Kutchan is the gateway to all the ski resorts in Niseko and it was, fittingly, VERY snowy. There were a lot of people with ski and snowboard equipment on their train. I talked with an elderly woman who lives in the area and she thought we were probably the only two non-skiers on the train.

WONDERFUL SNOOOOWW. It was really coming down, too. The timetables were too sparse and slow to go back down to Oshamambe and loop back up, sadly, so I just turned back the way I came.

INCREDIBLE romanization of “last order” spotted at Sankaku Market, where I wandered around near closing time, after dinner, while waiting for my train onto the next section of the Hakodate Line.

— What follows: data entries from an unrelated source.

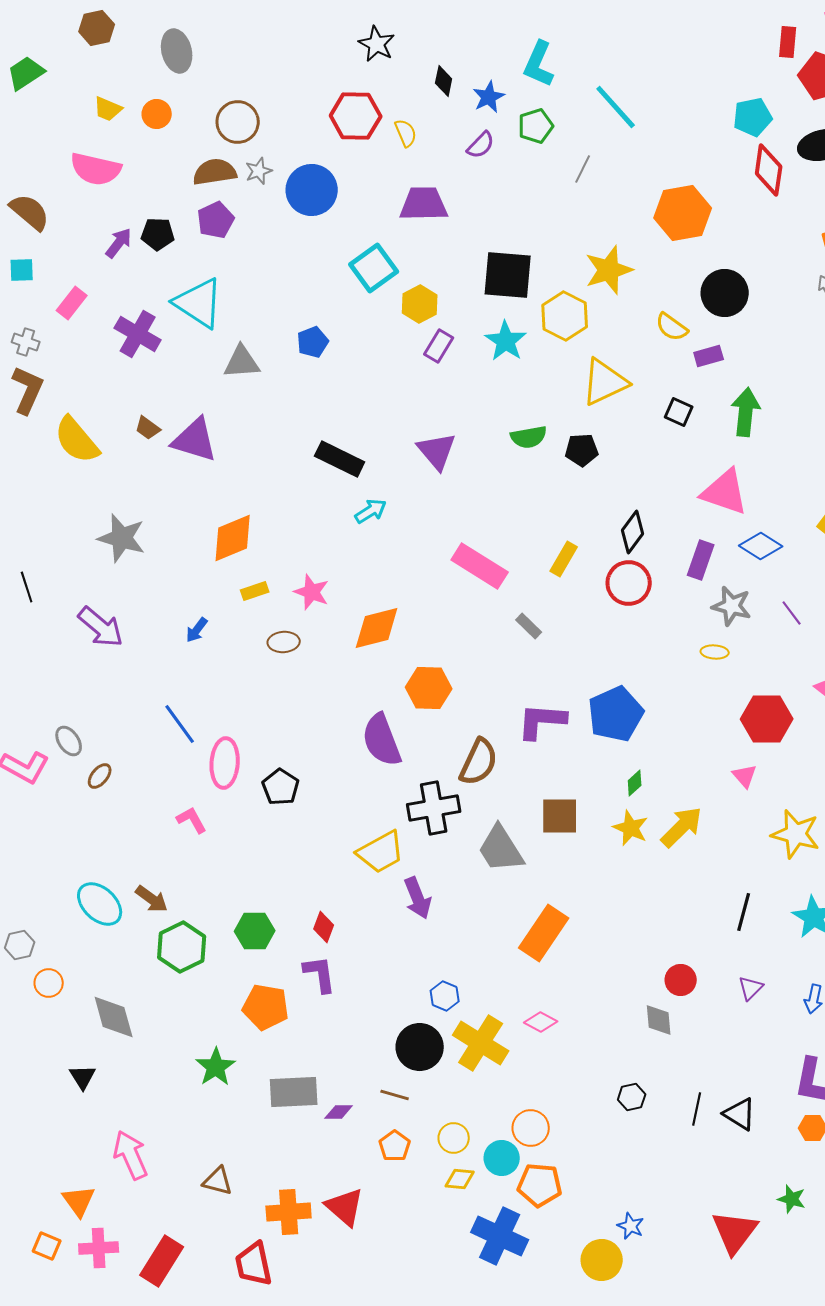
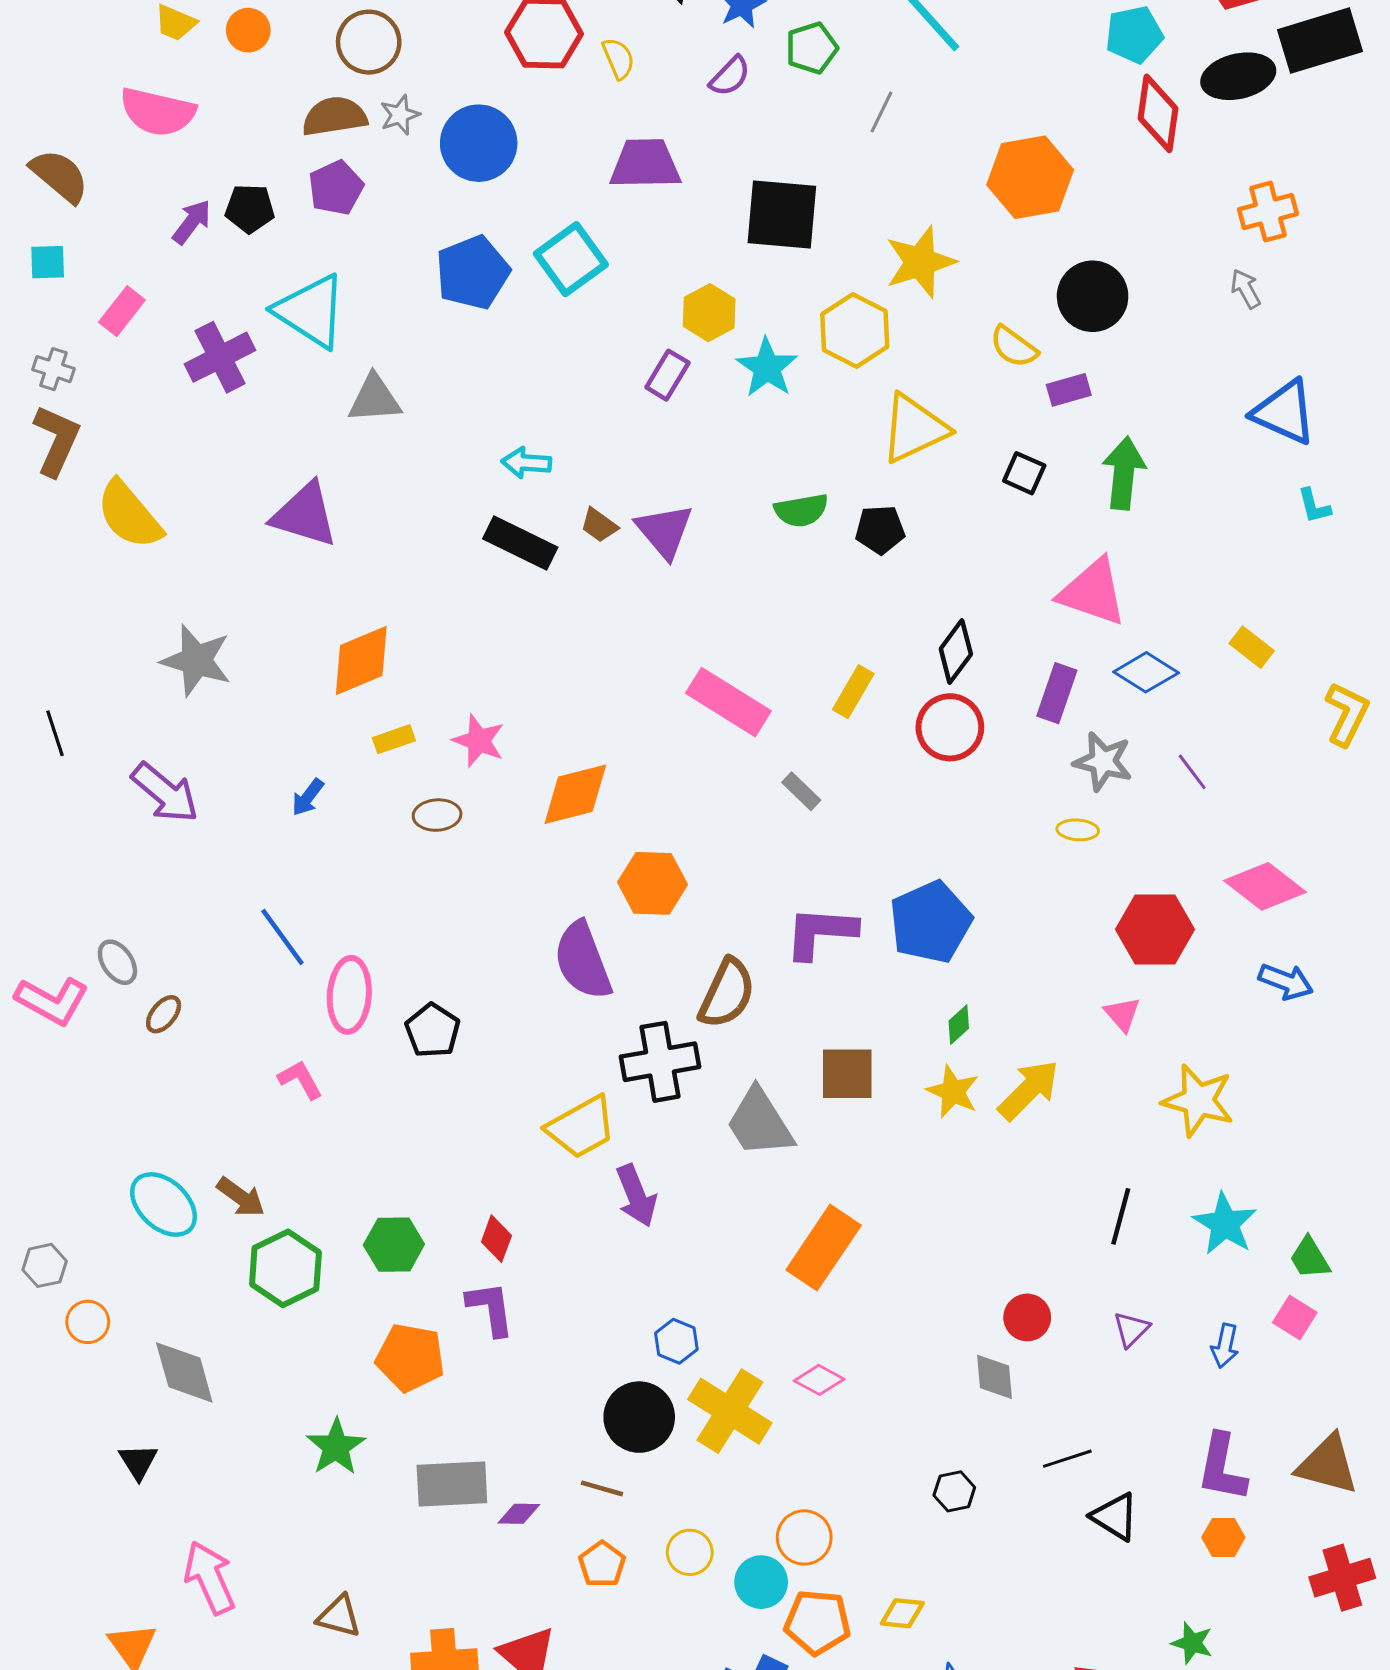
black square: (508, 275) -> (782, 214), moved
yellow hexagon: (420, 304) -> (709, 313), moved
purple cross: (138, 334) -> (220, 357), turned 33
blue pentagon: (313, 342) -> (473, 272), moved, size x1.6
brown trapezoid: (148, 428) -> (599, 525), moved
cyan arrow: (371, 511) -> (526, 463), moved, turned -144
black line: (697, 1109) -> (1067, 1459), moved, turned 60
yellow diamond: (460, 1179) -> (902, 1613), moved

Got off at Otaruchikkō Station near the harbor to go play some WACCA. The cabinet’s LEDs were pretty good condition! The game has been removed at the vast majority of arcades across the country but there’s still a lot remaining in Hokkaido. The mall this place was in was kinda crazy.

I got off at Zenibako, a curiously named station which means “money box”. The backing paper they provided for the eki-stamp talked about how the origin of the name is unknown, but many think it was after money boxes stored in fishing houses, which symbolized the area’s former prosperity during the herring fishing boom of the Meiji Period.

The station was old and unheated besides a gigantic area heater against the back wall (which I’m sitting directly in front of while taking this photo).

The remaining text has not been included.